▶ **THE TASK**
Return only those lines of the records below in which "Recruiting" appears.

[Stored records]

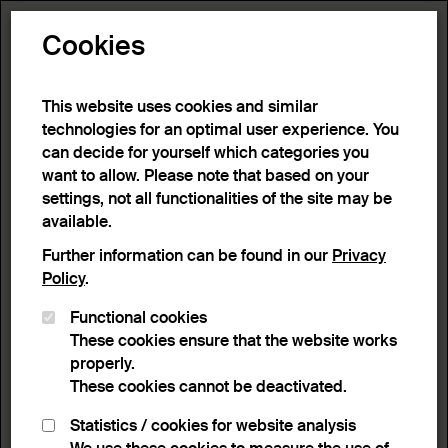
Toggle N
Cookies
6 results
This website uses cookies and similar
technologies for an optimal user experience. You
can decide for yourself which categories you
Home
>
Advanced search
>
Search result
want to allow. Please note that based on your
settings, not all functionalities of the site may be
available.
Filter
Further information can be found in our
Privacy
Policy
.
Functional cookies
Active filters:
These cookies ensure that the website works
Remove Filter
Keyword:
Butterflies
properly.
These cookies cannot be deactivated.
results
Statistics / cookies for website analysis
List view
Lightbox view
==
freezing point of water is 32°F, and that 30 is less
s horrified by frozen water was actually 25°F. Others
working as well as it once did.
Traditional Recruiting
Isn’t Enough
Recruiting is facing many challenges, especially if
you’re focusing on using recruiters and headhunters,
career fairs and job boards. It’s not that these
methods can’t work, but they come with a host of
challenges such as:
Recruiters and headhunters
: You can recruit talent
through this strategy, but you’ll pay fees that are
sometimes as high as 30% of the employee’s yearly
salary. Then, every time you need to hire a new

▶ **RESPONSE TO THIS EXERCISE**
Traditional Recruiting
Recruiting is facing many challenges, especially if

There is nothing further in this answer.